Jason Horowitz, the enterprising Washington Post reporter who broke the story about Mitt Romney’s high school “pranks,” cracked another window into camp Romney on Friday. Romney aides challenge media coverage of Mormonism by asking journalists to compare their stories to hypothetical coverage of Jewish candidates.
Horowitz explained the approach in an opinion column:
“Our test to see if a similar story would be written about others’ religion is to substitute ‘Jew’ or ‘Jewish,’ ” Romney campaign spokeswoman Andrea Saul wrote in objection to [an] article…about the candidate’s role as a church leader in Boston. She pointed out a passage that explained [the Mormon] belief that Christ’s true church was restored after centuries of apostasy when the 19th-century prophet Joseph Smith translated the Book of Mormon from golden plates that he discovered in Upstate New York. “Would you write this sentence in describing the Jewish faith: ‘Jews believe their prophet Moses was delivered tablets on a mountain top directly from G-d after he appeared to him in a burning bush,’ ” Saul wrote in a November e-mail. “Of course not, yet you reference a similar story in Mormonism.”
Saul has a point. While religious pluralism is a popular ideal, and the press strives for objectivity in campaign coverage, some religions are covered as more exotic or dangerous than others. This cycle, few major candidates have been pressed as frequently about the tenets of their faith as Romney. President Obama, for his part, has been repeatedly “accused” of practicing Islam (as if that were a bad thing).
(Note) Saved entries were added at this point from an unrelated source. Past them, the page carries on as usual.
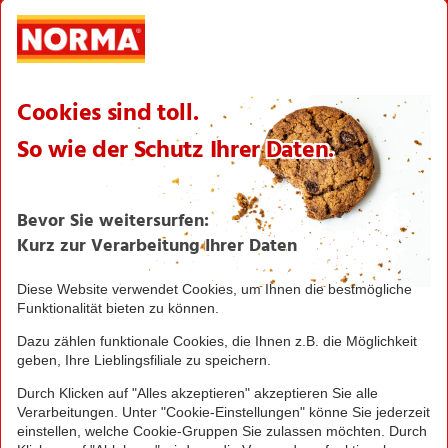
International
Logistik
Filialnetz
Expansion
Karriere
Verantwortung/CSR
NORMA News
Imagebroschüre
Seite drucken
Nach oben
Greifen Sie schnell zu! Alle angegebenen Preise in
Euro und inklusive der gesetzlichen Mehrwertsteuer.
Irrtümer durch Schreib-, Programmier- und
Datenübertragungsfehler sind vorbehalten.
© 2016 - 2026 NORMA Lebensmittelfilialbetrieb
Stiftung & Co. KG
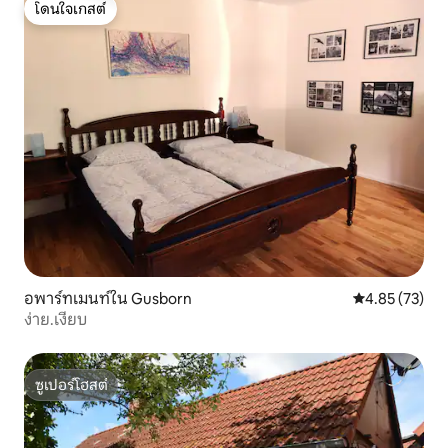
โดนใจเกสต์
โดนใจเกสต์
อพาร์ทเมนท์ใน Gusborn
คะแนนเฉลี่ย 4.
4.85 (73)
ง่าย.เงียบ
ซูเปอร์โฮสต์
ซูเปอร์โฮสต์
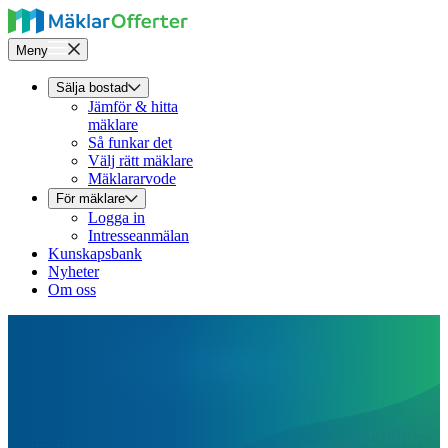
Meny
Sälja bostad
Jämför & hitta
mäklare
Så funkar det
Välj rätt mäklare
Mäklararvode
För mäklare
Logga in
Intresseanmälan
Kunskapsbank
Nyheter
Om oss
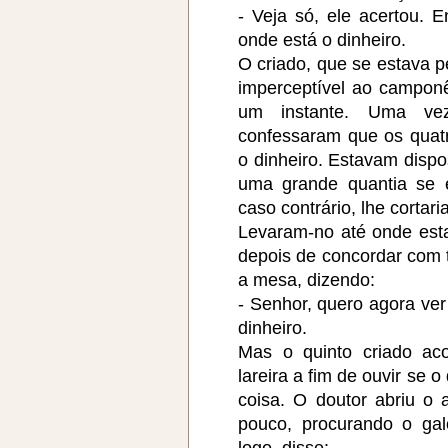
- Veja só, ele acertou.
onde está o dinheiro.
O criado, que se estava p
imperceptível ao camponê
um instante. Uma vez
confessaram que os quat
o dinheiro. Estavam dispos
uma grande quantia se 
caso contrário, lhe cortar
Levaram-no até onde esta
depois de concordar com t
a mesa, dizendo:
- Senhor, quero agora ver
dinheiro.
Mas o quinto criado ac
lareira a fim de ouvir se 
coisa. O doutor abriu o 
pouco, procurando o ga
logo, disse:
The notion of a Jewish “test” for campaign coverage will rub some the wrong way,* but it may also bluntly cut through the semiotics of debates over balanced religious treatment.
For example, many media types (and liberals) defended the infamous New Yorker cover lampooning Muslim caricatures about Obama by arguing it was (a) just light satire or (b) actually a spoof of the people attacking Islam—a chance to “ridicule the lies,” (as one New Yorker writer argued).